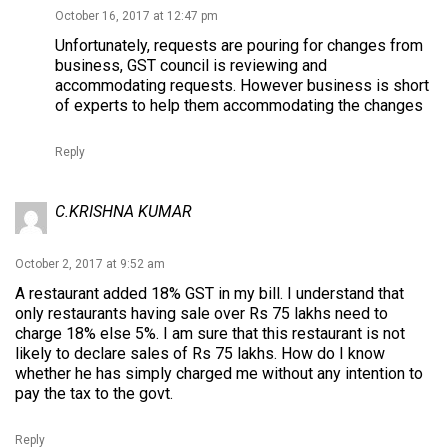
October 16, 2017 at 12:47 pm
Unfortunately, requests are pouring for changes from
business, GST council is reviewing and
accommodating requests. However business is short
of experts to help them accommodating the changes
Reply
C.KRISHNA KUMAR
October 2, 2017 at 9:52 am
A restaurant added 18% GST in my bill. I understand that
only restaurants having sale over Rs 75 lakhs need to
charge 18% else 5%. I am sure that this restaurant is not
likely to declare sales of Rs 75 lakhs. How do I know
whether he has simply charged me without any intention to
pay the tax to the govt.
Reply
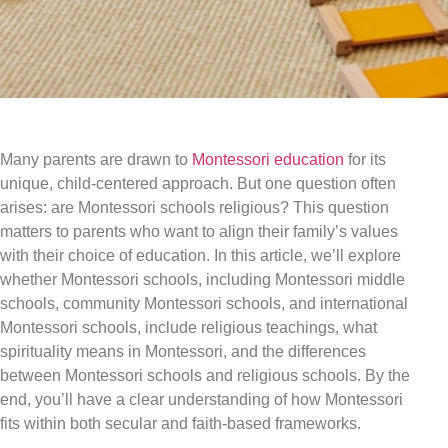
Many parents are drawn to
Montessori education
for its
unique, child-centered approach. But one question often
arises: are Montessori schools religious? This question
matters to parents who want to align their family’s values
with their choice of education. In this article, we’ll explore
whether Montessori schools, including Montessori middle
schools, community Montessori schools, and international
Montessori schools, include religious teachings, what
spirituality means in Montessori, and the differences
between Montessori schools and religious schools. By the
end, you’ll have a clear understanding of how Montessori
fits within both secular and faith-based frameworks.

================

Each line above that falls between the line with "accommodating requests. However" and the line with "spirituality means in" should be printed exactly, together with those two lines, but the pictures should not.

*Response:*
accommodating requests. However business is short
of experts to help them accommodating the changes
Reply
C.KRISHNA KUMAR
October 2, 2017 at 9:52 am
A restaurant added 18% GST in my bill. I understand that
only restaurants having sale over Rs 75 lakhs need to
charge 18% else 5%. I am sure that this restaurant is not
likely to declare sales of Rs 75 lakhs. How do I know
whether he has simply charged me without any intention to
pay the tax to the govt.
Reply
Many parents are drawn to
Montessori education
for its
unique, child-centered approach. But one question often
arises: are Montessori schools religious? This question
matters to parents who want to align their family’s values
with their choice of education. In this article, we’ll explore
whether Montessori schools, including Montessori middle
schools, community Montessori schools, and international
Montessori schools, include religious teachings, what
spirituality means in Montessori, and the differences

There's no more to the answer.